Rombongan saat itu membedah implementasi konsep smart city dan smart policing di Shanghai yang menjadi salah satu model pengelolaan keamanan publik berbasis teknologi paling maju di dunia. Mereka mengunjungi Shanghai Police College hingga Yangpu Branch Public Security Bureau untuk mempelajari pemanfaatan kecerdasan buatan (AI), big data, dan cloud computing dalam sistem komando terpadu.

Studi komparatif ini membuktikan keberhasilan keamanan publik berbasis teknologi wajib ditopang oleh budaya kerja digital dan integrasi data yang kuat. Pengalaman di China itu diharapkan menjadi referensi emas bagi Polri untuk memperkuat command center dan analitik kejahatan di tanah air, sekaligus membuka peluang kerja sama teknologi bilateral masif.
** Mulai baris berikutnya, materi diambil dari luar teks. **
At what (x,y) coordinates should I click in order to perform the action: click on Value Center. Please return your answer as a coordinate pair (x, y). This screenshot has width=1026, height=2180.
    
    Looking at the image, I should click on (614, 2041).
Uji Nyali Gagasan Kebijakan di 'Leader Expo'

Sebagai gong akhir dan puncak dari seluruh rangkaian pembelajaran, Sespim Lemdiklat Polri menggelar ajang bergengsi bertajuk 'Leader Expo'. Agenda tersebut menjadi wadah unjuk gigi bagi para serdik untuk memamerkan rekam jejak kualitas, transformasi, serta pemikiran inovatif mereka selama menempuh pendidikan.

Leader Expo itu menampilkan hasil karya berupa ide, gagasan, dan model kebijakan transformasional yang diformulasikan para peserta didik dipajang dan siap didebat secara terbuka oleh para penguji serta pembimbing. Pameran ini sekaligus menjadi bukti kesiapan para serdik untuk diterjunkan ke masyarakat sebagai pemimpin masa depan yang responsif, akuntabel, dan transformasional.
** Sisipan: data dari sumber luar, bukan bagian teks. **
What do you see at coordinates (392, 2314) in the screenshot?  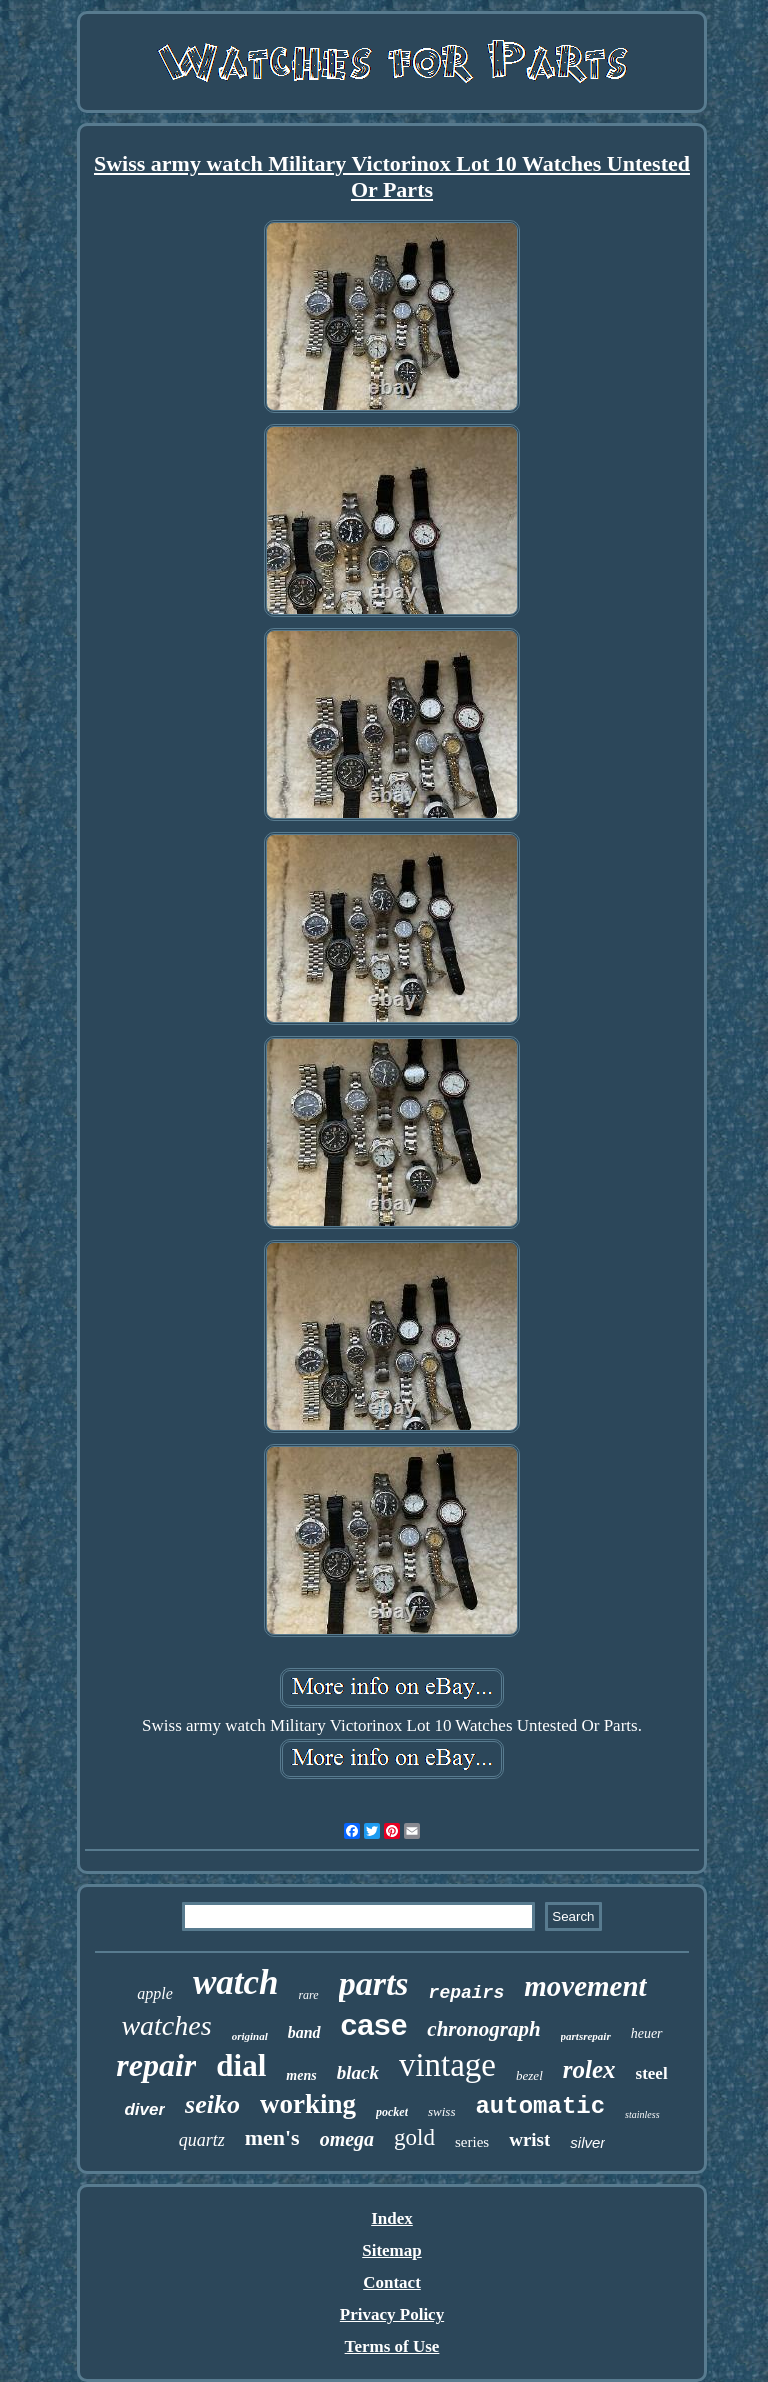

Kasespim Lemdiklat Polri Irjen Midi Siswoko menjelaskan kegiatan Leader Expo merupakan salah satu bentuk publikasi dan ekspos seluruh naskah akademik yang ditulis Serdik selama pendidikan di Sespim. Dia berharap seluruh materi dan kegiatan yang dilakukan dapat mendukung pelaksanaan tugas kepolisian di era digital.

"Saya mengapresiasi kegiatan ini, semoga dapat menginspirasi para pihak agar ke depan Sespim Polri semakin maju dan profesional dalam mendukung pelaksanaan tugas Kepolisian di era digital" jelas Midi.